Rural Roads

This vignette demonstrates how to use the rfars package to download FARS data and use it to compare crash characteristics and trends in rural and urban areas. First we download the data, then make a convenient adjustment to the given coding scheme. Rural and urban crashes and fatalities are then compared on many different dimensions.

Data

Below we get three years of data for one state, Virginia.

myFARS <- get_fars(years = 2018:2020, states = "VA")

Here we make an adjustment to the standard variable definitions to label all people driving motorcycles as motorcyclists rather than drivers of motorcycles. This makes it easier to refer to motorcyclists later. Note that the myFARS object is a list, with the flat tibble containing the required variables: body_typ (vehicle body type) and per_typ (person type).

myFARS$flat$per_typ <- 
  ifelse(grepl("motorcycle", 
               myFARS$flat$body_typ, 
               ignore.case = TRUE),
         "Motorcyclist",
         myFARS$flat$per_typ)

The counts() function makes it easy to generate specific types of counts. Here we create a function to run two counts, differentiated by urbanicity, and then stack the results for easy graphing.

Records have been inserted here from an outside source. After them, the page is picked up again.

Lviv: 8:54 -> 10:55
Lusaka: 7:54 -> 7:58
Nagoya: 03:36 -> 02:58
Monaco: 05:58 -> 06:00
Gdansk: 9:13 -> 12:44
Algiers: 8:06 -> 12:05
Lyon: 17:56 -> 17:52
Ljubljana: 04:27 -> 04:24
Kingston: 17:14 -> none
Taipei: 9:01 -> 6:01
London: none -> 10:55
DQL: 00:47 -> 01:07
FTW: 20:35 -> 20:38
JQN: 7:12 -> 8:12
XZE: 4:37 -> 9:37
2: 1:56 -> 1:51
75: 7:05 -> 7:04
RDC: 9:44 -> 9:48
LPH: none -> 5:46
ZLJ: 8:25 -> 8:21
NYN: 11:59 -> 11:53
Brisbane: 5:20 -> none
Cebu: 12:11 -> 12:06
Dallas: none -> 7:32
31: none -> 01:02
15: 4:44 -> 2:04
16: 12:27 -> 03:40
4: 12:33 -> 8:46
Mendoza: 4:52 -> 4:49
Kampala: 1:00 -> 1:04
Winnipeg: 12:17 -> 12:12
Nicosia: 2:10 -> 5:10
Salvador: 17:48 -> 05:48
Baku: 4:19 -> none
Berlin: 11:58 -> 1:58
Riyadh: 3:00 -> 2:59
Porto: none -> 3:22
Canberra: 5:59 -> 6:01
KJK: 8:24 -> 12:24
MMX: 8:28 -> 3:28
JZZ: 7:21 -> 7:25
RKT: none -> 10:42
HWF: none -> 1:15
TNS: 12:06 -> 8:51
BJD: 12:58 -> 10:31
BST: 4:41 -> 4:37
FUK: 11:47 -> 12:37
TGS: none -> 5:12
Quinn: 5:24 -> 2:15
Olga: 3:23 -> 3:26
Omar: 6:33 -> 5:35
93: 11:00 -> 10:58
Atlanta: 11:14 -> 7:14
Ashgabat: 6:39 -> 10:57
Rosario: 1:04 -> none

compare_counts <- function(myFARS, what, involved=NULL){
  
  bind_rows(
    counts(myFARS, what=what, involved=involved, where="rural") %>%
      mutate(where = "Rural"),
    counts(myFARS, what=what, involved=involved, where="urban") %>%
      mutate(where = "Urban")
    ) %>%
  return()
  
}

Basic Counts

The number of crashes is a reasonable starting point. Below we use our compare_counts()function and ggplot() to plot the annual count of crashes and fatalities in rural and urban areas, from 2015 to 2020.

compare_counts(myFARS, "crashes") %>%

ggplot(aes(x=date, y=n, label=scales::comma(n))) + 
  geom_col() + 
  geom_label(vjust=1) +
  facet_wrap(.~where) +
  labs(x=NULL, y=NULL, title = "Crashes", fill=NULL)

compare_counts(myFARS, "fatalities") %>%
  
ggplot(aes(x=date, y=n, label=scales::comma(n))) + 
  geom_col() + 
  geom_label(vjust=1) +
  facet_wrap(.~where) +
  labs(x=NULL, y=NULL, title = "Fatalities", fill=NULL)

The involved Argument

counts() makes it easy to hone in on specific crash types by using the involved argument. It can be any of: distracted driver, drowsy driver, police pursuit, motorcycle, pedalcyclist, bicyclist, pedestrian, pedbike, young driver, older driver, speeding, alcohol, drugs, hit and run, roadway departure, rollover, or large trucks. Specifying involved will filter the counts to those matching the criterion. For example involved="distracted driver" will return counts associated with crashes involving a distracted driver. Multiple values can be supplied; if so, the resulting counts will satisfy all criteria. That is, they are combined with the and operator (as opposed to or).

Below we loop through all options available in rfars and generate simple plots.

crashfactors <- c("distracted driver", "drowsy driver", 
                  "police pursuit", "motorcycle", "pedalcyclist", 
                  "bicyclist", "pedestrian", "pedbike", 
                  "young driver", "older driver", "speeding", 
                  "alcohol", "drugs", "hit and run", 
                  "roadway departure", "rollover", "large trucks"
                  )

for(crashfactor in crashfactors){
  
  p <- 
    compare_counts(myFARS, "fatalities", involved = crashfactor) %>%
    ggplot(aes(x=year, y=n, label=scales::comma(n))) +
      geom_col(position="dodge") +
      facet_wrap(.~where) +
      geom_label(position = position_dodge(.9), vjust=1) +
      labs(title = paste0("Fatalities: ", crashfactor))

  print(p)
  
}

#> Note: Young drivers are defined as those between the ages of 15 and 20.
#> Note: Young drivers are defined as those between the ages of 15 and 20.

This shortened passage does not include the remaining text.